Combating burnout with compassion in our Women’s ERG
Researcher, author, and mental health expert Leah Weiss talked about compassion in the workplace, the dangers of burnout, and how a supportive community and team can make a difference.

For our Women’s Employee Resource Group (ERG) recent event, Leah Weiss joined virtually to present on relevant topics ranging from compassionate leadership to identifying your purpose.
Leah is a renowned speaker and author from Stanford University and a founding faculty member of the school’s Compassion Cultivation Program. She has studied compassion and how it plays into relationships – specifically in the workplace.
Through this, she found a definition of compassionate leadership that she continuously comes back to: “honoring the innate dignity of others, acknowledging the full context of their lives, and recognizing that people are valued create value.”
According to Leah, being a compassionate leader or manager includes everything from how you hire staff and run meetings to how you give feedback and offboard people.
A lack of compassion in the workplace can lead to burnout, which Leah has spent the last five years researching. “One of the biggest things I’d like to highlight for you is that burnout is often framed as an individual problem,” she explains. “It’s a person in an environment.”
That means it requires a collective effort to fix the issue of burnout: “What if we as a team or as an ERG experimented with putting on like true guardrails or autoresponders? It's different for every organization.”

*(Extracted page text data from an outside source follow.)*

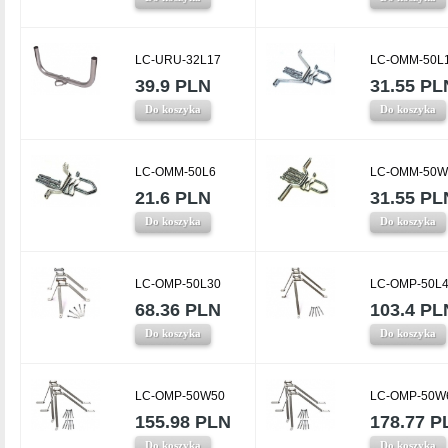
LC-URU-32L17
LC-OMM-50L
39.9 PLN
31.55 PL
Do koszyka
Do koszyka
LC-OMM-50L6
LC-OMM-50W
21.6 PLN
31.55 PL
Do koszyka
Do koszyka
LC-OMP-50L30
LC-OMP-50L
68.36 PLN
103.4 PL
Do koszyka
Do koszyka
LC-OMP-50W50
LC-OMP-50W
155.98 PLN
178.77 P
Do koszyka
Do koszyka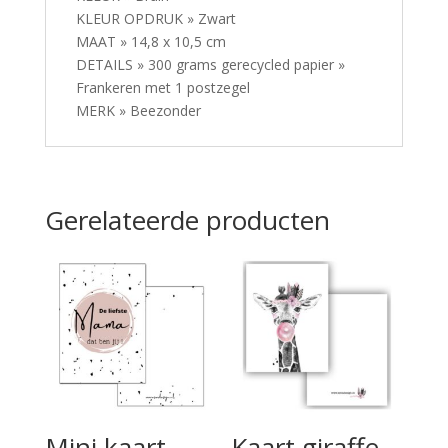
KLEUR OPDRUK » Zwart
MAAT » 14,8 x 10,5 cm
DETAILS » 300 grams gerecycled papier »
Frankeren met 1 postzegel
MERK » Beezonder
Gerelateerde producten
Mini kaart
Kaart giraffe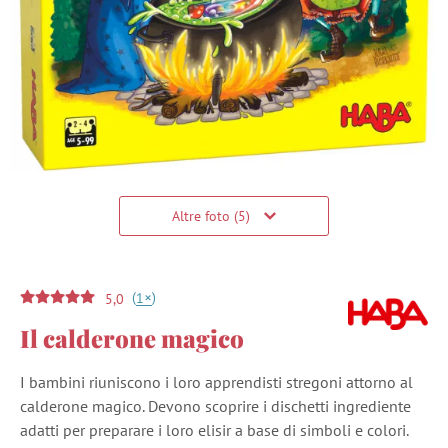
Altre foto (5)
(
)
+
1
5,0
Il calderone magico
I bambini riuniscono i loro apprendisti stregoni attorno al
calderone magico. Devono scoprire i dischetti ingrediente
adatti per preparare i loro elisir a base di simboli e colori.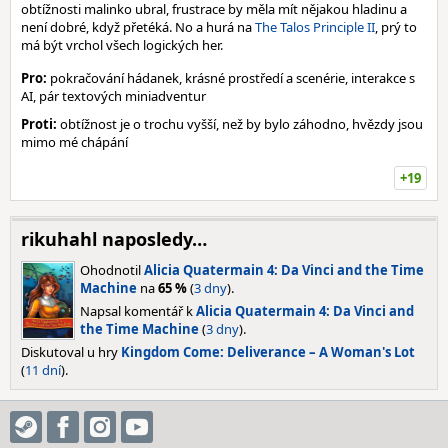
obtížnosti malinko ubral, frustrace by měla mít nějakou hladinu a
není dobré, když přetéká. No a hurá na
The Talos Principle II
, prý to
má být vrchol všech logických her.
Pro:
pokračování hádanek, krásné prostředí a scenérie, interakce s
AI, pár textových miniadventur
Proti:
obtížnost je o trochu vyšší, než by bylo záhodno, hvězdy jsou
mimo mé chápání
+19
rikuhahl naposledy…
Ohodnotil
Alicia Quatermain 4: Da Vinci and the Time
Machine
na
65 %
(
3 dny
).
Napsal komentář k
Alicia Quatermain 4: Da Vinci and
the Time Machine
(
3 dny
).
Diskutoval u hry
Kingdom Come: Deliverance – A Woman's Lot
(
11 dní
).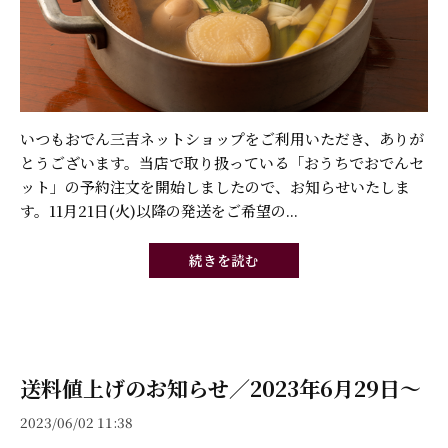
いつもおでん三吉ネットショップをご利用いただき、ありが
とうございます。当店で取り扱っている「おうちでおでんセ
ット」の予約注文を開始しましたので、お知らせいたしま
す。11月21日(火)以降の発送をご希望の...
続きを読む
送料値上げのお知らせ／2023年6月29日〜
2023/06/02 11:38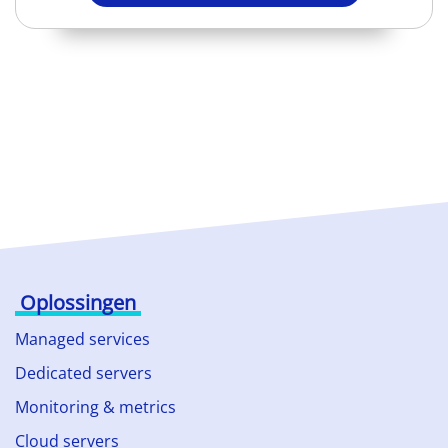
Oplossingen
Managed services
Dedicated servers
Monitoring & metrics
Cloud servers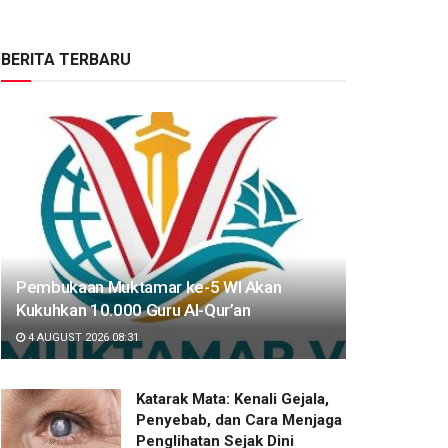
BERITA TERBARU
Pembukaan Muktamar ke-5 WI Akan
Kukuhkan 10.000 Guru Al-Qur’an
4 AUGUST 2026 08:31
Katarak Mata: Kenali Gejala,
Penyebab, dan Cara Menjaga
Penglihatan Sejak Dini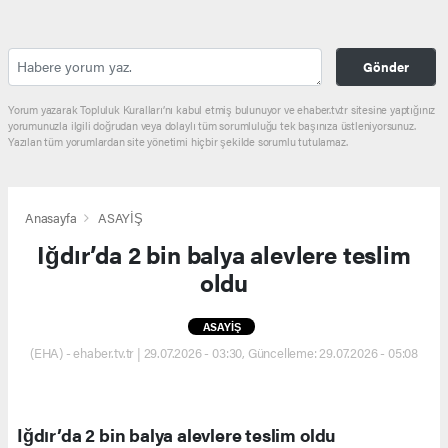
Gönder
Yorum yazarak Topluluk Kuralları’nı kabul etmiş bulunuyor ve ehaber.tv.tr sitesine yaptığınız
yorumunuzla ilgili doğrudan veya dolaylı tüm sorumluluğu tek başınıza üstleniyorsunuz.
Yazılan tüm yorumlardan site yönetimi hiçbir şekilde sorumlu tutulamaz.
Anasayfa
ASAYİŞ
Iğdır’da 2 bin balya alevlere teslim
oldu
ASAYİŞ
(EHA) - ehaber.tv.tr | 29.07.2026 - 03:30, Güncelleme: 29.07.2026 - 05:08
Iğdır’da 2 bin balya alevlere teslim oldu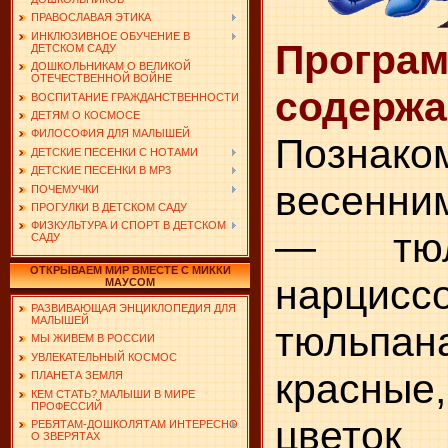
ПРАВОСЛАВАЯ ЭТИКА
ИНКЛЮЗИВНОЕ ОБУЧЕНИЕ В
Програ
ДЕТСКОМ САДУ
ДОШКОЛЬНИКАМ О ВЕЛИКОЙ
ОТЕЧЕСТВЕННОЙ ВОЙНЕ
содержа
ВОСПИТАНИЕ ГРАЖДАНСТВЕННОСТИ
ДЕТЯМ О КОСМОСЕ
ФИЛОСОФИЯ ДЛЯ МАЛЫШЕЙ
Познако
ДЕТСКИЕ ПЕСЕНКИ С НОТАМИ
ДЕТСКИЕ ПЕСЕНКИ В MP3
весенн
ПОЧЕМУЧКИ
ПРОГУЛКИ В ДЕТСКОМ САДУ
ФИЗКУЛЬТУРА И СПОРТ В ДЕТСКОМ
— тюл
САДУ
ОТКРЫВАЕМ МИР ВМЕСТЕ С МИККИ
нарцис
МАУСОМ
РАЗВИВАЮЩАЯ ЭНЦИКЛОПЕДИЯ ДЛЯ
МАЛЫШЕЙ
тюльпан
МЫ ЖИВЕМ В РОССИИ
УВЛЕКАТЕЛЬНЫЙ КОСМОС
красны
ПЛАНЕТА ЗЕМЛЯ
КЕМ СТАТЬ? МАЛЫШИ В МИРЕ
ПРОФЕССИЙ
цветок
РЕБЯТАМ-ДОШКОЛЯТАМ ИНТЕРЕСНО
О ЗВЕРЯТАХ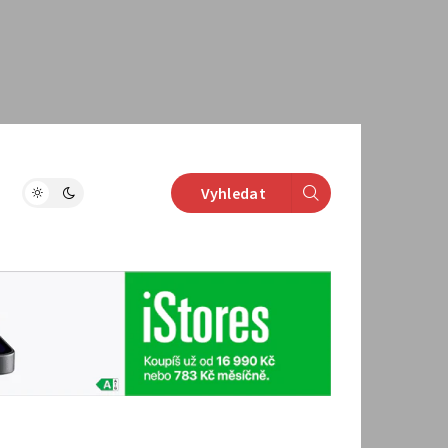
Vyhledat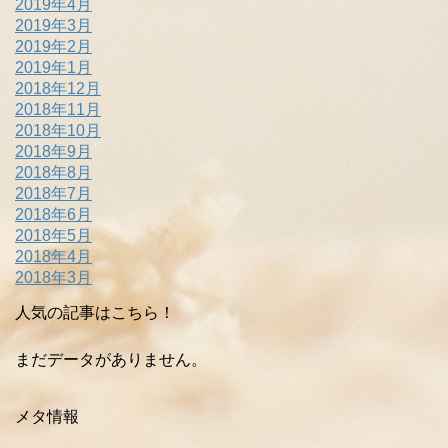
2019年4月
2019年3月
2019年2月
2019年1月
2018年12月
2018年11月
2018年10月
2018年9月
2018年8月
2018年7月
2018年6月
2018年5月
2018年4月
2018年3月
人気の記事はこちら！
まだデータがありません。
メタ情報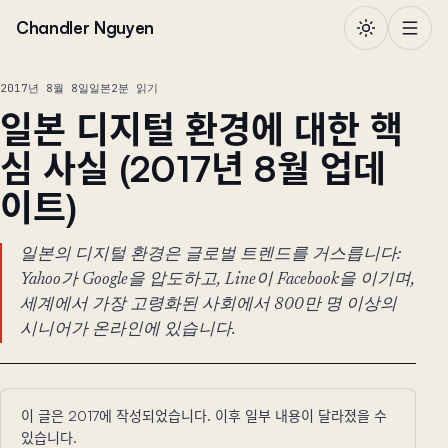
본문으로 건너뛰기
Chandler Nguyen
2017년 8월 8일
일본
2분 읽기
일본 디지털 환경에 대한 핵
심 사실 (2017년 8월 업데
이트)
일본의 디지털 환경은 글로벌 트렌드를 거스릅니다:
Yahoo가 Google을 압도하고, Line이 Facebook을 이기며,
세계에서 가장 고령화된 사회에서 800만 명 이상의
시니어가 온라인에 있습니다.
이 글은 2017에 작성되었습니다. 이후 일부 내용이 달라졌을 수
있습니다.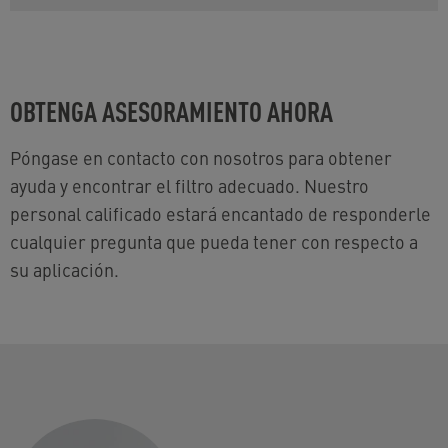
OBTENGA ASESORAMIENTO AHORA
Póngase en contacto con nosotros para obtener
ayuda y encontrar el filtro adecuado. Nuestro
personal calificado estará encantado de responderle
cualquier pregunta que pueda tener con respecto a
su aplicación.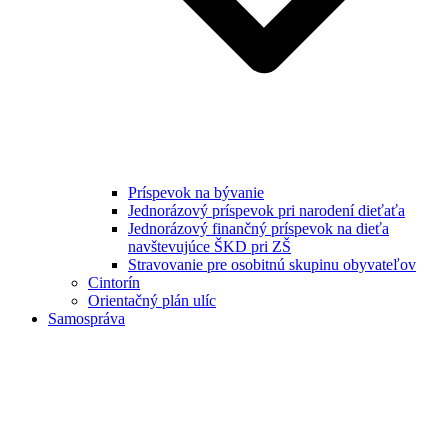
Príspevok na bývanie
Jednorázový príspevok pri narodení dieťaťa
Jednorázový finančný príspevok na dieťa
navštevujúce ŠKD pri ZŠ
Stravovanie pre osobitnú skupinu obyvateľov
Cintorín
Orientačný plán ulíc
Samospráva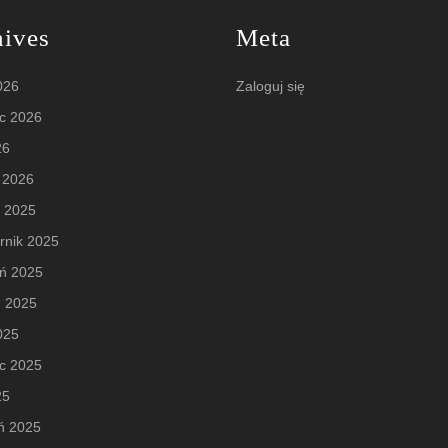
hives
Meta
2026
Zaloguj się
c 2026
26
 2026
d 2025
rnik 2025
eń 2025
ń 2025
2025
c 2025
25
ń 2025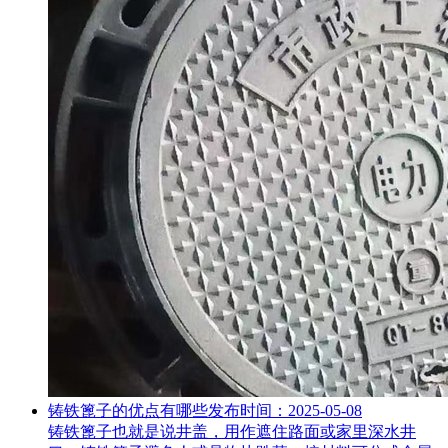
铸铁篦子的优点有哪些
发布时间：2025-05-08
铸铁篦子也就是说井盖，用作遮住路面或家里深水井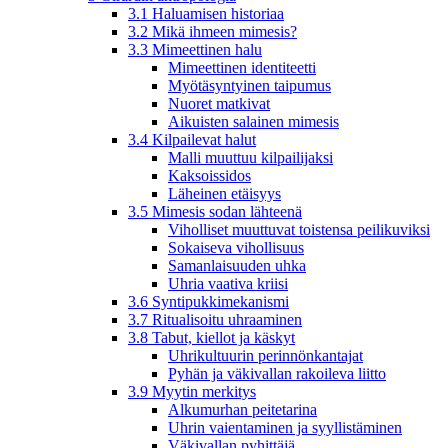
3.1 Haluamisen historiaa
3.2 Mikä ihmeen mimesis?
3.3 Mimeettinen halu
Mimeettinen identiteetti
Myötäsyntyinen taipumus
Nuoret matkivat
Aikuisten salainen mimesis
3.4 Kilpailevat halut
Malli muuttuu kilpailijaksi
Kaksoissidos
Läheinen etäisyys
3.5 Mimesis sodan lähteenä
Viholliset muuttuvat toistensa peilikuviksi
Sokaiseva vihollisuus
Samanlaisuuden uhka
Uhria vaativa kriisi
3.6 Syntipukkimekanismi
3.7 Ritualisoitu uhraaminen
3.8 Tabut, kiellot ja käskyt
Uhrikultuurin perinnönkantajat
Pyhän ja väkivallan rakoileva liitto
3.9 Myytin merkitys
Alkumurhan peitetarina
Uhrin vaientaminen ja syyllistäminen
Väkivallan pyhittäjä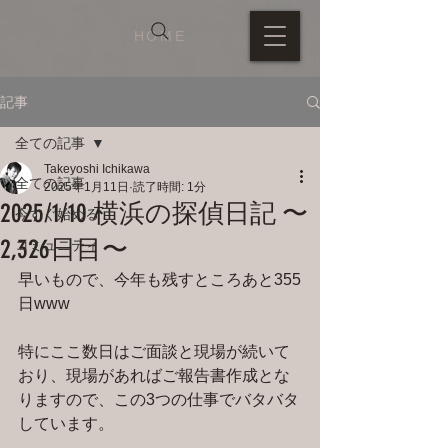
HOME
記事
全ての記事
Takeyoshi Ichikawa
全ての記事
2025年1月11日
読了時間: 1分
2025/1/10 横浜の探偵日記 〜
今すぐ始める
2,326日目〜
コミュニティ
早いもので、今年も残すところあと355
日www
特にここ数日はご面談と現場が続いて
おり、現場があればご報告書作成とな
りますので、この3つの仕事でバタバタ
しています。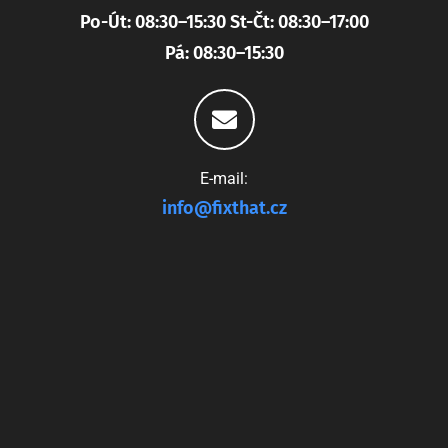
Po-Út: 08:30–15:30 St-Čt: 08:30–17:00
Pá: 08:30–15:30
E-mail:
info@fixthat.cz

But when it comes to deterring burnout, it comes down to the four pillars of team resilience: team-awareness, autonomy, scheduled R&R, and community and collaboration.
“If you have other people in the ERG that you've shared your strengths, weaknesses with, it gives you a sense of community,” Leah says. “When somebody is set off, they have a place to go and get support, where they won't be judged, where they'll be understood.”
Leah also touched on the importance of self-compassion, which she refers to as the recognition of the struggle you’re experiencing: “An ERG is a great place to do this, to ask what is common in the challenges that we are facing as women in this organization and how can we support ourselves?”
To conclude, Leah discussed the topic of purpose. She uses Stanford trained psychologist Barbara Fredrickson’s definition of purpose: a far-reaching steady goal; something personally meaningful and self-transcending.
She asks, “how can we draw on our purpose to give us perspective even in the minutia of the things we don't like, the things that grind us and frustrate us?”